Moran Shemesh Rojansky: Yes. So yes, as for the office growth, so what we said in the past that, 2022 and 2023 will be higher than our historical levels. So in terms of percentage road of operating expenses. And we believe that the 2024 will be returning to our historical levels of between 15% and 20%. So 2022 was almost 35% growth. And our regional expectation for 2023 was around 30%. Despite the good news on 2023 OpEx, we still believe that 2024 will be close to 20% growth than 30%. So the op growth would be the fact that, we are the base is decreasing. We are still not going to increase the expectation for 2024.
Ananda Baruah: And then the quick follow-up is, you had actually mentioned, I believe, this might be more of a clarification that Tier 1 OEM inventory destocking has had some impact in demand, and you had talked about a timeframe over which it will normalize. Can you just clarify the timeframe that you expect that to normalize? And that is it for me.

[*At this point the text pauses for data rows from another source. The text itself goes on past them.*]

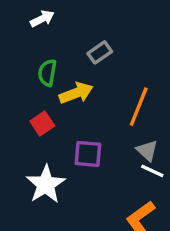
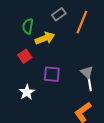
orange line: (139, 107) -> (82, 22), moved
white line: (152, 171) -> (90, 84), turned 56
white star: (46, 184) -> (27, 92), size x0.7

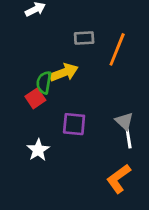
gray rectangle: (59, 14) -> (84, 38), turned 32
green semicircle: (28, 26) -> (44, 82), moved

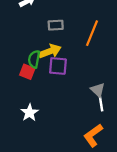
gray rectangle: (84, 38) -> (56, 25), moved
red square: (35, 98) -> (27, 72), turned -35
purple square: (74, 124) -> (58, 66), moved

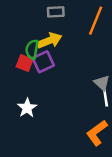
purple square: (58, 66) -> (43, 62), moved, turned -30

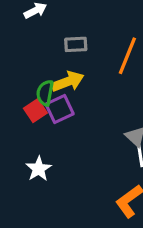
red square: (25, 63) -> (35, 111), turned 35

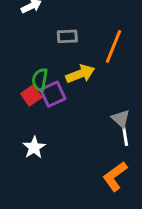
yellow arrow: (68, 82) -> (80, 74), moved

Thanks.
Dan Galves: Are you talking about, you are talking about SuperVision inventory or IQ?
Amnon Shashua: No, I think IQ.
Ananda Baruah: Yes, the IQ.
Moran Shemesh Rojansky: So, yes. Actually, we have seen that the second quarter and also the first quarter the fluctuation between the quarters was pretty big. And we see the second half is much more robust than the first half. So this is, we think it is as a result of our customers coming into the beginning of the year with higher levels of inventory, maybe resulting from increasing, the price increase at the beginning of 2023. Now, we see schedule stabilizing in terms of IQ. So if for the beginning of the year, we had requests for shift of volumes from Q2 to Q3 or Q3 to Q4. We are no longer seeing that. So it is pretty stabilized. We think that the last two years have been very bumpy in terms of the supply chain crisis and production volumes. But of course it is not the same situation as we entered this year. And that is why we see the volume increase and inventory issue we think played a role more in the first half of the year.

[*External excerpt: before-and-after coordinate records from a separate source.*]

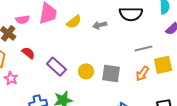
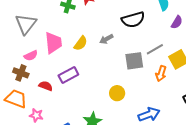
purple rectangle: (56, 67) -> (68, 75), moved, turned -54
yellow circle: (86, 71) -> (117, 93), moved
gray square: (111, 74) -> (134, 61), moved

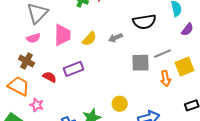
pink semicircle: (31, 56) -> (33, 38), moved
orange arrow: (161, 74) -> (166, 79), turned -35
yellow circle: (117, 93) -> (120, 104), moved

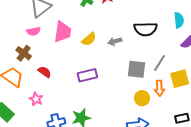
gray line: (162, 54) -> (159, 63), turned -42
purple rectangle: (74, 69) -> (87, 75), moved
yellow circle: (120, 104) -> (142, 98), moved
pink star: (37, 105) -> (36, 99), moved

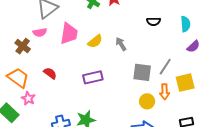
black semicircle: (146, 29) -> (154, 21), moved, size x0.6
gray arrow: (115, 41) -> (121, 44), turned 72
brown cross: (24, 53) -> (23, 46), moved
pink star: (36, 99) -> (28, 98), moved

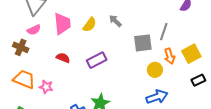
red semicircle: (50, 73) -> (63, 58), moved
yellow square: (185, 83) -> (191, 54), moved
pink star: (28, 98) -> (46, 87), moved

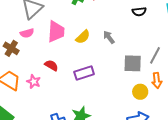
pink star: (46, 87) -> (34, 82), moved

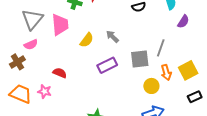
pink trapezoid: (56, 32) -> (60, 25), moved
brown cross: (11, 48) -> (17, 62), turned 35
purple rectangle: (84, 73) -> (107, 65), moved

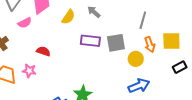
pink semicircle: (31, 45) -> (25, 23), moved
gray square: (140, 59) -> (116, 43), moved
purple rectangle: (107, 65) -> (90, 41), turned 36
yellow square: (188, 70) -> (171, 41), turned 30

Amnon Shashua: I think I will add a bit in terms of there are two types of inventory, right. Inventory that our customers have piled up in terms of IQs and that is being and that, as Amnon said, it has stabilized, right. We don’t see any request to push volumes from quarter-to-quarter. Then there is our own inventory that we build six months ahead of IQ chips just to make sure that if another crisis knocks on our door we will be prepared. And that inventory has been completed and that affected kind of cost, because we had to buy more EyeQ Kit than we normally have in order to build our inventory. And that I think we have completed or it is going to be completed till the end of the year.
Moran Shemesh Rojansky: Yes. Till the end of the year.
Operator: Our next question comes from Ben Levy with Barclay. Please go ahead.
Dan Levy: First, a clarification on some of the volume commentary that you received as far as it relates to sequential improvements. Maybe you could just clarify again, just what the cadence of volume should be over the next couple of quarters as far as it relates to SuperVision? Thank you.
Amnon Shashua: Thanks, Dan. Yes, just to clarify what we said in the prepared remarks. We were referring to EyeQ volumes being up more than 10% versus Q2 levels, and then Q4 levels being more than 25% above Q3. We should also see some average selling price increases because of SuperVision becoming a bigger part of the mix, and that was really not part of the comment about the volume. So they just really wanted to kind of support that volume expectations, volume orders from our customers have been very solid and point to much higher volumes in the second half of the year.